■ Your task ■
Wherever a picture appears in the listing, leave it out, and copy the rest exactly.

■ Material supplied ■
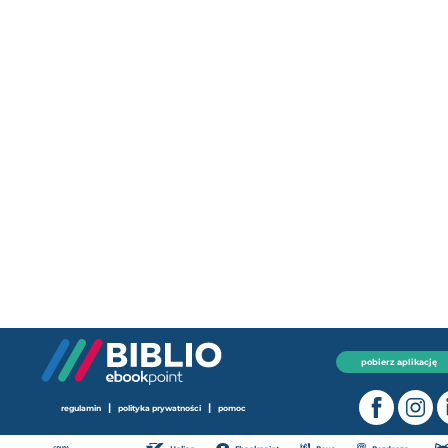
pobierz aplikację
|
|
regulamin
polityka prywatności
pomoc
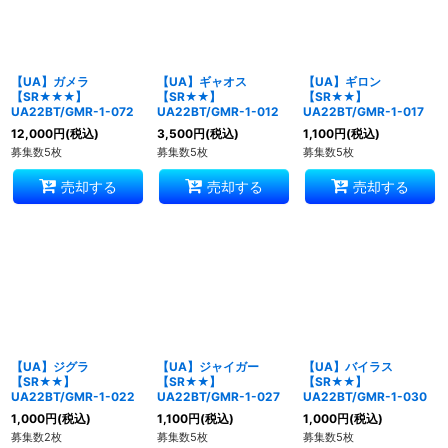
絞り込む
【UA】ガメラ
【UA】ギャオス
【UA】ギロン
【SR★★★】
【SR★★】
【SR★★】
UA22BT/GMR-1-072
UA22BT/GMR-1-012
UA22BT/GMR-1-017
12,000
円
(税込)
3,500
円
(税込)
1,100
円
(税込)
募集数5枚
募集数5枚
募集数5枚
売却する
売却する
売却する
【UA】ジグラ
【UA】ジャイガー
【UA】バイラス
【SR★★】
【SR★★】
【SR★★】
UA22BT/GMR-1-022
UA22BT/GMR-1-027
UA22BT/GMR-1-030
1,000
円
(税込)
1,100
円
(税込)
1,000
円
(税込)
募集数2枚
募集数5枚
募集数5枚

■ Output ■
pobierz aplikację
|
|
regulamin
polityka prywatności
pomoc
絞り込む
【UA】ガメラ
【UA】ギャオス
【UA】ギロン
【SR★★★】
【SR★★】
【SR★★】
UA22BT/GMR-1-072
UA22BT/GMR-1-012
UA22BT/GMR-1-017
12,000
円
(税込)
3,500
円
(税込)
1,100
円
(税込)
募集数5枚
募集数5枚
募集数5枚
売却する
売却する
売却する
【UA】ジグラ
【UA】ジャイガー
【UA】バイラス
【SR★★】
【SR★★】
【SR★★】
UA22BT/GMR-1-022
UA22BT/GMR-1-027
UA22BT/GMR-1-030
1,000
円
(税込)
1,100
円
(税込)
1,000
円
(税込)
募集数2枚
募集数5枚
募集数5枚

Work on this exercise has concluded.